Le pétrolier vénézuélien endommagé qui menace de déverser 1,3 million de barils de brut, dans les eaux qui séparent le Venezuela et Trinité-et-Tobago, est « stable » et « sans risque de couler », ont assuré jeudi les autorités de cet archipel caribéen.

« Le navire est droit et stable, sans risque visible de couler », a déclaré le ministre trinidadien de l’Energie Franklyn Khan, lors d’une vidéoconférence à Port of Spain.

Le Nabarima est ancré dans le golfe de Paria, entre les côtes vénézuéliennes et celles de Trinité-et-Tobago, depuis plusieurs mois. Sur une vidéo datée du 16 octobre et diffusée par l’ONG Fishermen and Friends of the Sea, on peut voir le Nabarima, un navire destiné au stockage d’hydrocarbures de 264 m de long, fortement incliné.

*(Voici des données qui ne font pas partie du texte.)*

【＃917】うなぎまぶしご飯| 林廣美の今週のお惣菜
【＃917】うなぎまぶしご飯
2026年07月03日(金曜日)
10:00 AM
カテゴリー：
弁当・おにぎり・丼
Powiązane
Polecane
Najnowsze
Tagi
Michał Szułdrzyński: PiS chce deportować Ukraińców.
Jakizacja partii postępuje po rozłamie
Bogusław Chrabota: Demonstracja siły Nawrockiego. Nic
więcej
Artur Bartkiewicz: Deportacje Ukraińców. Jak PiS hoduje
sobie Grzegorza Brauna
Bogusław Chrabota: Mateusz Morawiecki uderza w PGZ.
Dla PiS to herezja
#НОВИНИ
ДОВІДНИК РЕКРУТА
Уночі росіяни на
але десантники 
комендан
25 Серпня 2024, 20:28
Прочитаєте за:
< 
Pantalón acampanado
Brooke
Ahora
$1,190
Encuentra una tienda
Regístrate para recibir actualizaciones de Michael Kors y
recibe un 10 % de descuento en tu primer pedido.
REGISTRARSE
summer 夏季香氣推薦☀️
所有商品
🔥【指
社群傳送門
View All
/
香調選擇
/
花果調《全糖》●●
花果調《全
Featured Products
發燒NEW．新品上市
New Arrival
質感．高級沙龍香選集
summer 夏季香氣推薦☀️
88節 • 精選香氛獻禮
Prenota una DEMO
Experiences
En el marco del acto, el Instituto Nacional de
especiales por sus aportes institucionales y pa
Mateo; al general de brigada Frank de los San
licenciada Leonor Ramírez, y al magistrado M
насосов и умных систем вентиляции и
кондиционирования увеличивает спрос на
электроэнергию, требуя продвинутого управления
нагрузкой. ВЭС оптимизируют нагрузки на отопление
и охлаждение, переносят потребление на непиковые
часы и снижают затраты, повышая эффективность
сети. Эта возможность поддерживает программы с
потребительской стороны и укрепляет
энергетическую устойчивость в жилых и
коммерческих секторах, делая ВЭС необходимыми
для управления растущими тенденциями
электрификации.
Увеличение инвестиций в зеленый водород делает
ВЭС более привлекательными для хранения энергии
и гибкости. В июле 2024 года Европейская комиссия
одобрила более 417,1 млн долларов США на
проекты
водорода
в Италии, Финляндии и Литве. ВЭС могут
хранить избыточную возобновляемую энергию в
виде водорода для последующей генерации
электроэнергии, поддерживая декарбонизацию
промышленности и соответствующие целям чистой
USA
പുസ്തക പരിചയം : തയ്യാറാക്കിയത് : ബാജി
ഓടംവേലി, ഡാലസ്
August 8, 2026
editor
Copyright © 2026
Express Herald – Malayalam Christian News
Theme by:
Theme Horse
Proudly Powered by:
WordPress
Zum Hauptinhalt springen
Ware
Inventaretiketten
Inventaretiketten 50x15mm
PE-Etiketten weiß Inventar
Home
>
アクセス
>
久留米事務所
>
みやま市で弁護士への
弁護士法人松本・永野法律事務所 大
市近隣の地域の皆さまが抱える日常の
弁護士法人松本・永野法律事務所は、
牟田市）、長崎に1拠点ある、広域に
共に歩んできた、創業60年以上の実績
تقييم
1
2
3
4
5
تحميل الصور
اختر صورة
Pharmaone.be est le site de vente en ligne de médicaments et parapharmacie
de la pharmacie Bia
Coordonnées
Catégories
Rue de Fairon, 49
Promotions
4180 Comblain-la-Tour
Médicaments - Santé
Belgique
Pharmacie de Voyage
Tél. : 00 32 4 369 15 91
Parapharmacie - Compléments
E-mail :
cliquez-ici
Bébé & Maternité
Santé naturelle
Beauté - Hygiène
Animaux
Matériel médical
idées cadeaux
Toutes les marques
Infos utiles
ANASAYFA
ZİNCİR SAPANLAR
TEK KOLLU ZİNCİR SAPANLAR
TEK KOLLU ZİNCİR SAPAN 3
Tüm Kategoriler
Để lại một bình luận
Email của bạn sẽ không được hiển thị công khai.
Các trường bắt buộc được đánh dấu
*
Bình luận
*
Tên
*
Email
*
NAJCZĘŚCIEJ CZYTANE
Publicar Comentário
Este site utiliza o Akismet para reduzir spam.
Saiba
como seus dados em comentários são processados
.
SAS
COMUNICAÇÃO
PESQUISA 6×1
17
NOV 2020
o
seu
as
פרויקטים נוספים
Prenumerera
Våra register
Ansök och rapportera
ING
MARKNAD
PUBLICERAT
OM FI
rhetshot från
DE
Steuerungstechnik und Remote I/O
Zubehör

Le Nabarima appartient à Petrosucre, une entreprise détenue à 74% par PDVSA, société d’Etat vénézuélienne, et à 26% par l’italien Eni.

Les dirigeants de l’opposition vénézuélienne et les syndicalistes du secteur pétrolier ont alerté sur une éventuelle « catastrophe environnementale », même si PDVSA a précédemment nié que la situation du navire puisse représenter « une menace pour l’écosystème de la région ».

Une équipe de trois « experts » est montée à bord du navire mardi après que le gouvernement de Nicolas Maduro a donné son feu vert pour le faire lundi, a déclaré le ministre trinidadien.

Les résultats ont révélé qu' »il n’y avait aucune entrée d’eau sur le navire constatée par l’équipe, ce qui signifie que l’entrée signalée début septembre n’existe plus », a déclaré M. Khan.

Le 12 août, a poursuivi M. Girot, plusieurs employés de PDVSA avaient déjà rapporté que le navire avait pris une inclinaison de 8%. De même source, la salle des machines est inondée et les pompes de cale hors service. PDVSA a taxé ces propos de « fausses nouvelles ».

Selon M. Khan, la délégation a indiqué que des tâches de maintenance étaient effectuées sur le navire, telles que la réparation et le remplacement des pompes et des moteurs électriques.

Les écoulements incontrôlés de pétrole sont fréquents au Venezuela en raison du manque d’entretien, voire de l’abandon, des infrastructures.

La production, de loin la plus grande source de revenus du Venezuela, est passée de 3,2 millions de barils par jour il y a douze ans à 400.000 barils par jour aujourd’hui.

L’opposition vénézuélienne et les analystes pointent du doigt la corruption et la gabegie pour expliquer cet effondrement. Le gouvernement socialiste de Nicolas Maduro met en avant l’embargo américain sur le brut vénézuélien.